Es geht schon mit der Anreise los: lange ist die Insel garnicht zu sehen und wir fragen uns mal wieder, ob wir uns verfahren haben. Doch dann taucht ein flacher Streifen weißen Sandes am Horizont auf. Barbuda ist total flach, die höchste Erhebung ist 37 m hoch. Auf die Seekarten ist nicht wirklich Verlass, wir müssen uns vorsichtig an die Insel herantasten und das Wasser im Blick haben, da der Untergrund sich immer wieder verändert und wir ja schließlich nicht (nochmal) auf Grund laufen möchten.
Das Wasser ist so türkis wie ich es bisher noch nirgends in der Karibik gesehen habe. Der endlose Strand auf den wir zuhalten ist cremefarben mit einem rosafarbenen Ton an der Wasserlinie. Der Himmel ist grau bewölkt, doch die Sonne scheint. Die Farben schlagen mich total in ihren Bann!
Wir ankern in der Nähe von 3 anderen Booten, da sich das am sichersten anfühlt. Leider haben wir ja keinen Außenborder mehr um zum Strand zu fahren. Das Wasser ist auch zu wild um zu rudern, so bleibt uns nur, das Panorama aus der Ferne zu genießen. Entgegen unserer Erwartung haben wir Handyempfang und so kann ich unsere Verabredung mit einem Guide für den übernächsten Tag klarmachen. Wir wollen eine Tour zu der größten Kolonie von Fregattenvögeln in der Karibik machen. Das ist die größte Attraktion auf Barbuda. Außerdem hoffe ich natürlich, ihn über das Land ausfragen zu können.
Wir genießen einen Tag vor Anker, lassen unsere Seelen baumeln, saugen die magische Atmosphäre der Insel in uns auf.
Am Nachmittag legen wir uns nochmal um, damit uns unser Guide gut abholen kann. Das Wetter ist wild und die See auch und wir sind heilfroh als wir wieder sicher vor Anker liegen.

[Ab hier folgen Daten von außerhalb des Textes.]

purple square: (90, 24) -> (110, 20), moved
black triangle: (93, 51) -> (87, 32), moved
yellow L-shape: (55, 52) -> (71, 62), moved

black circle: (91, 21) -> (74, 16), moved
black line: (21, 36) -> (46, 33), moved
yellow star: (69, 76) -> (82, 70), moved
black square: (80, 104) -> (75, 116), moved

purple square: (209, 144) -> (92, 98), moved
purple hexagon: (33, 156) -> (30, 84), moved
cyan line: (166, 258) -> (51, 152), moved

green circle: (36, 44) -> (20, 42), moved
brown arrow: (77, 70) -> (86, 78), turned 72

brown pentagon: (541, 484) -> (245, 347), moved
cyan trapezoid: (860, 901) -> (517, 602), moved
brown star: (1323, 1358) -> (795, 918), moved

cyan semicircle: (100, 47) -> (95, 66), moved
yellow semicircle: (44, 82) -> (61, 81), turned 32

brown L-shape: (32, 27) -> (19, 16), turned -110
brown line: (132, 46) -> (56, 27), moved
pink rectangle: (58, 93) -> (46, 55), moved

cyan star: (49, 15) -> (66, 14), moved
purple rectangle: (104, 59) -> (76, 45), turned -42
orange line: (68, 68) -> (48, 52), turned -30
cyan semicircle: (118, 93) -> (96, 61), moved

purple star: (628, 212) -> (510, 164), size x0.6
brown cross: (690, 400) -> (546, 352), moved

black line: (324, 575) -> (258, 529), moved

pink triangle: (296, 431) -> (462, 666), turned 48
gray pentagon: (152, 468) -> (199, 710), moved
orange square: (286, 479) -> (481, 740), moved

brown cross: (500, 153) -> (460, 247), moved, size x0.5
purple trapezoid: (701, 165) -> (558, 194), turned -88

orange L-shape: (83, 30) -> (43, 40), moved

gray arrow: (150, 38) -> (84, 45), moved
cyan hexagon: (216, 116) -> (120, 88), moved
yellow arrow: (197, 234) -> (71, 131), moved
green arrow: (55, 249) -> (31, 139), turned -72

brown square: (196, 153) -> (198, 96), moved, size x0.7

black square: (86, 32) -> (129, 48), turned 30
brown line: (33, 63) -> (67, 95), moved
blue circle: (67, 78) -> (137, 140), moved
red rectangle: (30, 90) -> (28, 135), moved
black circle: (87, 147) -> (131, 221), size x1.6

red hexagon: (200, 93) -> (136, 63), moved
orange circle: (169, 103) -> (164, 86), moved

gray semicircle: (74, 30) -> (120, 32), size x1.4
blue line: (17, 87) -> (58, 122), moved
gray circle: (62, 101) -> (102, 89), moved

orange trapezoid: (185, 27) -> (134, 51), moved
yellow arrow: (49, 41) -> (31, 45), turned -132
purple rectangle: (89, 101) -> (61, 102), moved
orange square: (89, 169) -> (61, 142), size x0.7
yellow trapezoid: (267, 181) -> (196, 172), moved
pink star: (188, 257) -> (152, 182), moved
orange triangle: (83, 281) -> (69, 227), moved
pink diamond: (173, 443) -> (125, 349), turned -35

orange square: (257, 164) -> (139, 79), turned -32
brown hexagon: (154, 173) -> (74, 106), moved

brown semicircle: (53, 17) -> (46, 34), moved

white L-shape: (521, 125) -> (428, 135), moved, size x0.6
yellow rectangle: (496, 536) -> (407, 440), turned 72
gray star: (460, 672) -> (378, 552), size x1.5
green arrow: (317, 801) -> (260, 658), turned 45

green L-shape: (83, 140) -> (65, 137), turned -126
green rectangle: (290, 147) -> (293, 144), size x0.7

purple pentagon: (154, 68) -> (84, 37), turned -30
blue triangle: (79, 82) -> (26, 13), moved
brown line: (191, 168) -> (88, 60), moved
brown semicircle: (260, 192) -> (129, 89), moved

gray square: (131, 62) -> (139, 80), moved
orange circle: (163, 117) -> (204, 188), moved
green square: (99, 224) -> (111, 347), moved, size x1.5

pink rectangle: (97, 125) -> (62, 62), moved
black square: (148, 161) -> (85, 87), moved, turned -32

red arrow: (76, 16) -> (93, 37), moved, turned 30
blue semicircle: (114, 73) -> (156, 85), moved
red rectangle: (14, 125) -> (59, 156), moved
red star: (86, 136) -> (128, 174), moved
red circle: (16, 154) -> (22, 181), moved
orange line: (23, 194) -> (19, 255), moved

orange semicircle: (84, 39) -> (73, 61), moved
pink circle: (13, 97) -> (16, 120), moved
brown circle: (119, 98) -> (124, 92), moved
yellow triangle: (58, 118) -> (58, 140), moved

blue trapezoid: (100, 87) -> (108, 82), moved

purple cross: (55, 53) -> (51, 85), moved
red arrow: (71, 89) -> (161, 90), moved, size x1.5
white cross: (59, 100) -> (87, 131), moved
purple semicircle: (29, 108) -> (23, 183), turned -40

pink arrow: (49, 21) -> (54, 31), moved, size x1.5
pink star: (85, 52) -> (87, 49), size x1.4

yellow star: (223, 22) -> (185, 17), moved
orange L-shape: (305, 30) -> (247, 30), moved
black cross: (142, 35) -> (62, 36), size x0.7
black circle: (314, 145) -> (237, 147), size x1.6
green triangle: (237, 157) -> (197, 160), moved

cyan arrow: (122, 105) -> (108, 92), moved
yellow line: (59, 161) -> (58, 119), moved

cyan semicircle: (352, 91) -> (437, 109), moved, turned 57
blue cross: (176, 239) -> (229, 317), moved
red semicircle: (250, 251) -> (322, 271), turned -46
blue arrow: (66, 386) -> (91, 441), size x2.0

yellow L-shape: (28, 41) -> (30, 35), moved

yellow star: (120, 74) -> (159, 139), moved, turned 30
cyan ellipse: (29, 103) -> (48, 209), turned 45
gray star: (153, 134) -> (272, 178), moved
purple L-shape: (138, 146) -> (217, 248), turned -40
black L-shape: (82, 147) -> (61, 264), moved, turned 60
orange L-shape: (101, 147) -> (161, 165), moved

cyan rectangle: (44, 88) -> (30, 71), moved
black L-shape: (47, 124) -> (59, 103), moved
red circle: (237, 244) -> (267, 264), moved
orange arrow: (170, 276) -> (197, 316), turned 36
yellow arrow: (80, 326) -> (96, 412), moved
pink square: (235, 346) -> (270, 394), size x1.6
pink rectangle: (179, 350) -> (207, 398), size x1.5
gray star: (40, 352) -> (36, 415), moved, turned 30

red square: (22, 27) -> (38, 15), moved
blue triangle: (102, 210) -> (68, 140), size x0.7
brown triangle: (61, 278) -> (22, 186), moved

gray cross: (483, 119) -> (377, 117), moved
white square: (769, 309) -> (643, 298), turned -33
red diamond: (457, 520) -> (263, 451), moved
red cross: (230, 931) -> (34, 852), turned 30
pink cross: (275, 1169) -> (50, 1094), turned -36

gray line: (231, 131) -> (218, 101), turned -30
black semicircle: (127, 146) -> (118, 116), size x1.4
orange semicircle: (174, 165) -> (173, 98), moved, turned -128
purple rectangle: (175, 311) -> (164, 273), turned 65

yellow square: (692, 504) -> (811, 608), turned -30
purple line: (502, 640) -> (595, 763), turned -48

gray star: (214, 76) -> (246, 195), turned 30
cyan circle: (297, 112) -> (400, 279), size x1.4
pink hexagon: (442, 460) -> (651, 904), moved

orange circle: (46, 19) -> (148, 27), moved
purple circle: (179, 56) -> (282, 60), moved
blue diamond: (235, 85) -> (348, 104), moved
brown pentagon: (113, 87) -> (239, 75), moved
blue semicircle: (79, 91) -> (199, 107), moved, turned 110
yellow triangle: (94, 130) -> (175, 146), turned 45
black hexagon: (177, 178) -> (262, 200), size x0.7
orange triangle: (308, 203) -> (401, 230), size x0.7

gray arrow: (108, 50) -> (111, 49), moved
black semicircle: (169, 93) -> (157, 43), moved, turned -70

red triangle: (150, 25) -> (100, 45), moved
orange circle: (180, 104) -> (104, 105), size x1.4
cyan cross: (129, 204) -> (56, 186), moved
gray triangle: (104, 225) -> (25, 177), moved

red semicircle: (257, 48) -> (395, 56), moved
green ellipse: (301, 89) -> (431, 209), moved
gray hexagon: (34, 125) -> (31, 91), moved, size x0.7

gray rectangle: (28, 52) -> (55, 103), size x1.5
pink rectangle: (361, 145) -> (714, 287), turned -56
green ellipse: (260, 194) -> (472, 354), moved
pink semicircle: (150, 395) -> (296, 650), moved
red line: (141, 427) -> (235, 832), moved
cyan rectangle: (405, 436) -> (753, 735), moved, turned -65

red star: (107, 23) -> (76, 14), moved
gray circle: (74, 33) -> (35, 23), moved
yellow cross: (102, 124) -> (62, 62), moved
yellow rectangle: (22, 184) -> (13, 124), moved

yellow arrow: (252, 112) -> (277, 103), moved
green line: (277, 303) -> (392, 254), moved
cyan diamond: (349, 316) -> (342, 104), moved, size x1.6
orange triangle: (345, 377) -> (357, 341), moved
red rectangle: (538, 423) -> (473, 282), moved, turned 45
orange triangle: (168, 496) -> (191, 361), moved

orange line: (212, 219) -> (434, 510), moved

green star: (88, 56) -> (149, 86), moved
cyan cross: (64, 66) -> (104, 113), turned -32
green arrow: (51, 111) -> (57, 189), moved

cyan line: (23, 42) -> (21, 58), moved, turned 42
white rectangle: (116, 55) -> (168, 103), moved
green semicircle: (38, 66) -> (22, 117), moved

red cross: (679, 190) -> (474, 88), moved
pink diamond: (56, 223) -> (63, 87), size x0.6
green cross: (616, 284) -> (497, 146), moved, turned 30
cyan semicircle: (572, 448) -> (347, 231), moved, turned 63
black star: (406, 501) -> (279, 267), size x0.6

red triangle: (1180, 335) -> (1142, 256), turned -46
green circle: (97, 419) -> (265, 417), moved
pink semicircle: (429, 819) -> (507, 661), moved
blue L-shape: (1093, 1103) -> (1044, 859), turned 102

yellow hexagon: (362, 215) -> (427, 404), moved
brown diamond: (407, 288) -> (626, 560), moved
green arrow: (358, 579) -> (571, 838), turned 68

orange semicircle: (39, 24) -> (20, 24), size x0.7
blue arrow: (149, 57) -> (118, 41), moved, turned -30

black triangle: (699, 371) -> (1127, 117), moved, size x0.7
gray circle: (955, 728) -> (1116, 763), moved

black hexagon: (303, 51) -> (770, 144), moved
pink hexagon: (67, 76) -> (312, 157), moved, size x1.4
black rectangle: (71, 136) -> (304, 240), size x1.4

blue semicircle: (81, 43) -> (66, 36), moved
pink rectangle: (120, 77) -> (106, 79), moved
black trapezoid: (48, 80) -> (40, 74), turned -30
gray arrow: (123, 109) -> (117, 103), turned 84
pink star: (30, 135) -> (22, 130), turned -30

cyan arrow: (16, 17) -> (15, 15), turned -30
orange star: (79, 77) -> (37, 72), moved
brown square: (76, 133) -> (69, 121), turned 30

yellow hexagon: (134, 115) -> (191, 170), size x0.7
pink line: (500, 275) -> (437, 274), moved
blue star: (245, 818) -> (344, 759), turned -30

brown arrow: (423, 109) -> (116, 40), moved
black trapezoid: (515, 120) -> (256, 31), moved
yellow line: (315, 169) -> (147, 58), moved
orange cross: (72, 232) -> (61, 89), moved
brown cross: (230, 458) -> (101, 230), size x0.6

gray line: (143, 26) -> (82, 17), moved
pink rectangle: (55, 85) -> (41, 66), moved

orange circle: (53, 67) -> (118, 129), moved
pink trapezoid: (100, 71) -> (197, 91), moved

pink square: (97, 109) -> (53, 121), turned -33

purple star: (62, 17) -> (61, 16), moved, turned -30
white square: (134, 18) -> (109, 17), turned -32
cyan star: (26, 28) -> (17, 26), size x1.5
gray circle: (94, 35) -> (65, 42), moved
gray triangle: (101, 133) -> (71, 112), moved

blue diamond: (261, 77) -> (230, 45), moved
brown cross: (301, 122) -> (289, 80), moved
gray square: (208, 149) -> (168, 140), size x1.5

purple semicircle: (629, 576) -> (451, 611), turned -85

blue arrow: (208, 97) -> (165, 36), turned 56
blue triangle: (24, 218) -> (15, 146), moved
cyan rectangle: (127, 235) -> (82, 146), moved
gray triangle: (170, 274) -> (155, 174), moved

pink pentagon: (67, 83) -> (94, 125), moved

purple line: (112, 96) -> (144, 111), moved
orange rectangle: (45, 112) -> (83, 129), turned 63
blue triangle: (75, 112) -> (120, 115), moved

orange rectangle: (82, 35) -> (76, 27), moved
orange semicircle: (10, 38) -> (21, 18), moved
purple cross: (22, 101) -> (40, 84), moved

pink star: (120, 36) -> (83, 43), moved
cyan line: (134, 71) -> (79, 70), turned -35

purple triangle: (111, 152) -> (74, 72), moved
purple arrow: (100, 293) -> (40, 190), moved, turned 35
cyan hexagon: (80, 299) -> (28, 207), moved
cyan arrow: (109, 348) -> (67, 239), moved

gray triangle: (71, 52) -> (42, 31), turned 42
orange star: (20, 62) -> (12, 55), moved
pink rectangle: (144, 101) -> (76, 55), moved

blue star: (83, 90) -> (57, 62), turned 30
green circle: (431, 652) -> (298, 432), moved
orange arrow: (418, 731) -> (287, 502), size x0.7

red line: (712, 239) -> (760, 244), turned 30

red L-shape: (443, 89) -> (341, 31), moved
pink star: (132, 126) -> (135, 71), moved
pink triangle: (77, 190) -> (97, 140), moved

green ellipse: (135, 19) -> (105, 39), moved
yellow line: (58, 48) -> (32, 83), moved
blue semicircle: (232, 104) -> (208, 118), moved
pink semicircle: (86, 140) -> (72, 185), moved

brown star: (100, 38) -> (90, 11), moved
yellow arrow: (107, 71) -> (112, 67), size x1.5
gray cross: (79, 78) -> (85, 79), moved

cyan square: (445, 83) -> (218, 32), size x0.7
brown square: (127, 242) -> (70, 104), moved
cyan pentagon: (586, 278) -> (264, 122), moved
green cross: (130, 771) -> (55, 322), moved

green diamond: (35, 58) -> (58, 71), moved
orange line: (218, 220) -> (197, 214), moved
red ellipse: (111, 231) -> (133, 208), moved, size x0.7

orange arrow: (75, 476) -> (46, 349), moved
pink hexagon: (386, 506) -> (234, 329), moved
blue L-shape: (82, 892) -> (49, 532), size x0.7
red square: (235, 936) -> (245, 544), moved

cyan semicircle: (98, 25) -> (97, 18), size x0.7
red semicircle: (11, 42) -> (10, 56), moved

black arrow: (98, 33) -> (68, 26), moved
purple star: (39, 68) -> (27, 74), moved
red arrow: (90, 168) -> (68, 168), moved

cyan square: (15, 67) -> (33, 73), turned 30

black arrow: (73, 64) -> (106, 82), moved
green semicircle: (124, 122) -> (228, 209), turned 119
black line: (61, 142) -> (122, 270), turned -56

Am nächsten Morgen sammelt uns George am Boot ein und bringt uns erstmal in den Hauptort (und auch den einzigen Ort auf Barbuda) Codrington. Dort müssen wir eine kleine Gebühr für den Besuch des Nationalparks bezahlen und gehen auch gleich zum Zoll um auszuklarieren, da wir am nächsten Tag ja schon weiter in Richtung Sint Maarten segeln wollen. In unserem Guide steht, dass es Glückssache ist, ob man den Zollbeamten antrifft oder nicht. Wir marschieren munter in Richtung Customsgebäude los. Unterwegs sehen wir freilaufende Pferde und Esel, die gemütlich mitten im Ort grasen. Plötzlich hält ein großes weißes Auto neben uns und der Fahrer fragt, ob wir zum Zoll wollen. Als ich dies bejahe gibt er sich als der Zollbeamte zu erkennen und meint, wir sollten ihm einfach folgen. Das tun wir dann auch und dadurch funktioniert unser Ausklarieren reibungslos.
Danach geht es zurück zu George und seinem Boot und auf in Richtung Fregattenvögel. Die Tour beinhaltet auch einen geschichtlichen Abriss über Barbuda:
Barbuda wurde von der Familie Codrington gepachtet, die eigentlich ein fettes Schaf pro Jahr als Pacht an England zu zahlen hatten. Haben sie aber nie gemacht, die Insel hatten sie trotzdem. Da der Boden nicht für den Zuckeranbau geeignet ist, gab es auf Barbuda nie Plantagen sondern es wurde Gemüse angebaut und Tiere gezüchtet um die Güter der Codringtons auf Antigua zu versorgen. Außerdem kam die Familie zum Jagen nach Barbuda. Dadurch waren die Sklaven auf Barbuda recht eigenständig und fingen anscheinend schon sehr bald an, das Land als ihr Land zu betrachten. Das Land wurde kooperativ verwaltet und bearbeitet und das blieb auch so als die Sklaven befreit wurden. Als die Unabhängigkeit von England kam, vereinigte Barbuda sich eher wiederwillig mit Antigua und hat aber vertraglich verankert, dass das Land kein Privatland ist. 2017 fegte der stärkste Hurrikan (Irma) seit Beginn der Wetteraufzeichnungen genau über Barbuda und beschädigte 95% aller Gebäude. Alle Menschen wurden nach Antigua evakuiert, da die komplette Infrastruktur zerstört war. Aber die Menschen kamen zurück und bauten ihre Häuser wieder auf. Man sieht heute noch Hotelruinen am Strand und zerstörte Häuser in Codrington.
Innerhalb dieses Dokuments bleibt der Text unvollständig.